Puskin attraversa il senso di follia e cerca di farsene un vanto della ragione come avviene in Pirandello, ma nelle loro vite è la quotidianità di convivere con la follia che rende sublime il colloquiare tra la ragione e l’intelligenza. Puskin: “È terribile diventar pazzo. È meno pesante morire. Un defunto lo guardiamo con rispetto. Diciamo per lui le preghiere. La morte fa tutti eguali a lui. Ma l’uomo privato dell’intelligenza, cessa d’essere un uomo. La parola gli è data invano, egli non la sa dominare, in lui la belva riconosce un suo fratello; è oggetto di derisione per gli uomini; ognuno può far di lui quello che vuole, Dio non lo giudica”. Siamo al canto e controcanto pirandelliano. D’altronde, come già si diceva, tra Pirabndello e Puskin si nota una forte correlazione, soprattutto quando Puskin recita la sua classicità e la sua grecità tra i miti e simboli cari a Pirandello.

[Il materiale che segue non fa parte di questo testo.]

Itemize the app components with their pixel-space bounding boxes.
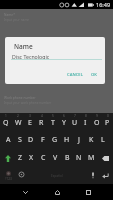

Puskin così nei versi della poesia “A una greca”: “Tu sei nata per accendere l’immaginazione dei poeti, per turbarla, per affascinarla con la tenera vivacità dei saluti, con la stranezza orientale delle parole, con lo scintillio degli specchi dei tuoi occhi e questo audace piedino… Tu sei nata per il languido amore, per l’ebbrezza delle passioni. Dimmi – quando il cantore di Leila disegnava nei sogni celesti il suo immutabile ideale, non te forse ha rappresentato il poeta dolente e caro? Forse, in una plaga lontana, sotto il cielo della sacra Grecia, te il sofferente ispirato ha conosciuto o visto, come in un sogno, e l’immagine indimenticabile non si è rinchiusa nella profondità del suo cuore? Forse con la lira felice l’incantatore ti ha sedotta; un tremito involontario è sorto nel tuo petto orgoglioso, e tu, chinata sulla sua spalla… No, no, amica mia, del sogno geloso la fiamma non voglio alimentare; a lungo la felicità mi è stata straniera, di nuovo ne posso godere, e, oppresso da misteriosa tristezza, ho paura: è insicuro tutto quello che amiamo”.
Dunque, la tragicità e il classicismo. Pirandello e Puskin.
Il senso di morte e il sottosuolo. D’Annunzio e Dostoevskij.
L’angoscia e la malattia mortale. Kierkegaard.
È proprio vero che la vita si vive tra la tristezza e la vacuità?
Siamo eredi della malinconia e questa letteratura che è vita non può che essere l’attraversamento di un singolare viaggio nel tempo e nella morte passando, comunque, tra le stanze della memoria.
Un riscontro esistenziale che precipita nella letteratura. Una vita nel precipitato letterario. È un importante percorso che ha attanagliato le anime inquiete e mai “anime morte” (Gogol).